BEGIN

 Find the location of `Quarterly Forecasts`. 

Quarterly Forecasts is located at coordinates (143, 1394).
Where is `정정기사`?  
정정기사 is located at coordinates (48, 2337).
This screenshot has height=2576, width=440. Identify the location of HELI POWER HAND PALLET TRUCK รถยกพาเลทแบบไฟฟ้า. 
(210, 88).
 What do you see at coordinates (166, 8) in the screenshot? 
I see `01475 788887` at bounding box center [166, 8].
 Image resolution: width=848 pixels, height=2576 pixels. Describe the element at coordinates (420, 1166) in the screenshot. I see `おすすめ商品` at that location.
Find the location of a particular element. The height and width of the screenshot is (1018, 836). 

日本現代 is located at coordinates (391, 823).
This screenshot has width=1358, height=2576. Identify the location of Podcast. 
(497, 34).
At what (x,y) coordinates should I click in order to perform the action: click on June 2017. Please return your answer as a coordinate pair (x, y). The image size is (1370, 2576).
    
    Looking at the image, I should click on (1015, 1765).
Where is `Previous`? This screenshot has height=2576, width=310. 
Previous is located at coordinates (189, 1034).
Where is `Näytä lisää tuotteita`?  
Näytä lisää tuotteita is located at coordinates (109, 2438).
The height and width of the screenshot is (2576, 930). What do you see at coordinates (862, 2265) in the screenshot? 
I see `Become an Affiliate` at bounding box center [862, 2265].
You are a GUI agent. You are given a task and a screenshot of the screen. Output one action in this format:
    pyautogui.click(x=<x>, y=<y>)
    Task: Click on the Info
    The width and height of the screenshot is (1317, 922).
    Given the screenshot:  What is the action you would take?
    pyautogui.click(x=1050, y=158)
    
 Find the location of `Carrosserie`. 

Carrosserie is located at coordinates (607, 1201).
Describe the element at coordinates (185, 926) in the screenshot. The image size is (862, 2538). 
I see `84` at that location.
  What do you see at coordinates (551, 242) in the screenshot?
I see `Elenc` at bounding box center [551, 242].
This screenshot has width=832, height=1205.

END

- **Problem statement**: Restate the records exactly. Leave nothing out.

- **Result for this task**:
 Find the location of `Quarterly Forecasts`. 

Quarterly Forecasts is located at coordinates (143, 1394).
Where is `정정기사`?  
정정기사 is located at coordinates (48, 2337).
This screenshot has height=2576, width=440. Identify the location of HELI POWER HAND PALLET TRUCK รถยกพาเลทแบบไฟฟ้า. 
(210, 88).
 What do you see at coordinates (166, 8) in the screenshot? 
I see `01475 788887` at bounding box center [166, 8].
 Image resolution: width=848 pixels, height=2576 pixels. Describe the element at coordinates (420, 1166) in the screenshot. I see `おすすめ商品` at that location.
Find the location of a particular element. The height and width of the screenshot is (1018, 836). 

日本現代 is located at coordinates (391, 823).
This screenshot has width=1358, height=2576. Identify the location of Podcast. 
(497, 34).
At what (x,y) coordinates should I click in order to perform the action: click on June 2017. Please return your answer as a coordinate pair (x, y). The image size is (1370, 2576).
    
    Looking at the image, I should click on (1015, 1765).
Where is `Previous`? This screenshot has height=2576, width=310. 
Previous is located at coordinates (189, 1034).
Where is `Näytä lisää tuotteita`?  
Näytä lisää tuotteita is located at coordinates (109, 2438).
The height and width of the screenshot is (2576, 930). What do you see at coordinates (862, 2265) in the screenshot? 
I see `Become an Affiliate` at bounding box center [862, 2265].
You are a GUI agent. You are given a task and a screenshot of the screen. Output one action in this format:
    pyautogui.click(x=<x>, y=<y>)
    Task: Click on the Info
    The width and height of the screenshot is (1317, 922).
    Given the screenshot:  What is the action you would take?
    pyautogui.click(x=1050, y=158)
    
 Find the location of `Carrosserie`. 

Carrosserie is located at coordinates (607, 1201).
Describe the element at coordinates (185, 926) in the screenshot. The image size is (862, 2538). 
I see `84` at that location.
  What do you see at coordinates (551, 242) in the screenshot?
I see `Elenc` at bounding box center [551, 242].
This screenshot has width=832, height=1205.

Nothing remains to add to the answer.